BMKG juga mengingatkan masyarakat agar tidak mudah mempercayai informasi yang beredar tanpa sumber yang jelas. Setiap tahun, informasi serupa kembali muncul dan kerap menimbulkan kesalahpahaman di tengah masyarakat. Padahal hingga saat ini tidak ada penelitian ilmiah yang menyatakan bahwa aphelion dapat menyebabkan wabah penyakit ataupun cuaca ekstrem.
Di sisi lain, para pakar kesehatan menjelaskan bahwa meningkatnya kasus flu, batuk, atau infeksi saluran pernapasan selama musim kemarau lebih dipengaruhi oleh kondisi udara yang lebih kering, perubahan suhu antara siang dan malam, serta daya tahan tubuh masing-masing individu. Faktor-faktor tersebut tidak berkaitan dengan posisi Bumi terhadap Matahari.
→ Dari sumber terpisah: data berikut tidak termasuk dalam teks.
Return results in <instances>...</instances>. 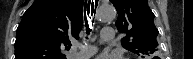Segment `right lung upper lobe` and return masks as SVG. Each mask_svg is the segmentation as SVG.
<instances>
[{
  "label": "right lung upper lobe",
  "instance_id": "obj_1",
  "mask_svg": "<svg viewBox=\"0 0 193 59\" xmlns=\"http://www.w3.org/2000/svg\"><path fill=\"white\" fill-rule=\"evenodd\" d=\"M84 0H35L17 28L15 59H66L61 50L79 38Z\"/></svg>",
  "mask_w": 193,
  "mask_h": 59
}]
</instances>
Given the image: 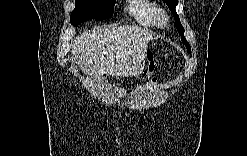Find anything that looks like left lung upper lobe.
I'll use <instances>...</instances> for the list:
<instances>
[{
  "instance_id": "obj_1",
  "label": "left lung upper lobe",
  "mask_w": 247,
  "mask_h": 156,
  "mask_svg": "<svg viewBox=\"0 0 247 156\" xmlns=\"http://www.w3.org/2000/svg\"><path fill=\"white\" fill-rule=\"evenodd\" d=\"M165 2L167 4V6L169 7V9L171 10V12L173 13V16H174L175 22H176L177 30H178L179 34L181 35L182 42L185 44V46L187 48V52L191 53V47H190V45L188 44V42L186 41V39L184 37V28L181 25L179 16L175 11V7L178 4V0H165Z\"/></svg>"
}]
</instances>
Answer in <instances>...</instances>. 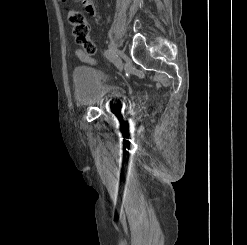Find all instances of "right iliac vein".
<instances>
[{
    "label": "right iliac vein",
    "instance_id": "right-iliac-vein-1",
    "mask_svg": "<svg viewBox=\"0 0 247 245\" xmlns=\"http://www.w3.org/2000/svg\"><path fill=\"white\" fill-rule=\"evenodd\" d=\"M109 49L112 51V53L116 56V57H108V62H110V64H115L120 70H122L123 65H122V61H121V51L116 47L115 43L113 41L110 42L109 44Z\"/></svg>",
    "mask_w": 247,
    "mask_h": 245
}]
</instances>
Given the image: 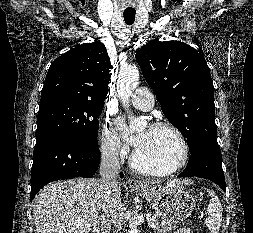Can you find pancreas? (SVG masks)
Listing matches in <instances>:
<instances>
[{"mask_svg":"<svg viewBox=\"0 0 253 233\" xmlns=\"http://www.w3.org/2000/svg\"><path fill=\"white\" fill-rule=\"evenodd\" d=\"M156 227H155V232L156 233H172V231L176 228L175 225L171 224H161L157 220H154Z\"/></svg>","mask_w":253,"mask_h":233,"instance_id":"1","label":"pancreas"}]
</instances>
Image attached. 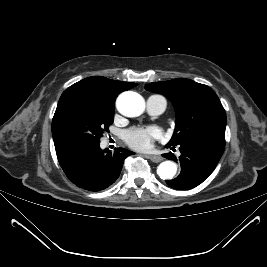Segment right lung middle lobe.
Listing matches in <instances>:
<instances>
[{"label":"right lung middle lobe","mask_w":267,"mask_h":267,"mask_svg":"<svg viewBox=\"0 0 267 267\" xmlns=\"http://www.w3.org/2000/svg\"><path fill=\"white\" fill-rule=\"evenodd\" d=\"M115 103L98 92L79 88L64 92L52 120L56 152L83 145L99 144L113 123Z\"/></svg>","instance_id":"obj_1"}]
</instances>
Ramainya pembahasan mengenai aphelion juga menunjukkan tingginya minat masyarakat terhadap fenomena astronomi. Meski demikian, para ahli mengimbau agar setiap informasi yang diterima melalui media sosial terlebih dahulu diverifikasi melalui sumber resmi seperti BMKG, lembaga astronomi, maupun institusi ilmiah lainnya agar tidak mudah terjebak informasi yang menyesatkan.
Masyarakat tetap dianjurkan menjaga kesehatan selama musim kemarau dengan mengonsumsi makanan bergizi, memperbanyak minum air putih, menggunakan pakaian yang sesuai ketika suhu udara terasa lebih dingin pada malam atau pagi hari, serta menjaga kebugaran tubuh melalui pola hidup sehat.
Fenomena aphelion merupakan salah satu peristiwa astronomi yang menarik untuk dipelajari, namun tidak perlu disikapi dengan kekhawatiran berlebihan. Edukasi berbasis sains menjadi langkah penting untuk meningkatkan literasi masyarakat sehingga informasi yang beredar di ruang digital dapat dipahami secara benar dan tidak menimbulkan kepanikan yang tidak perlu.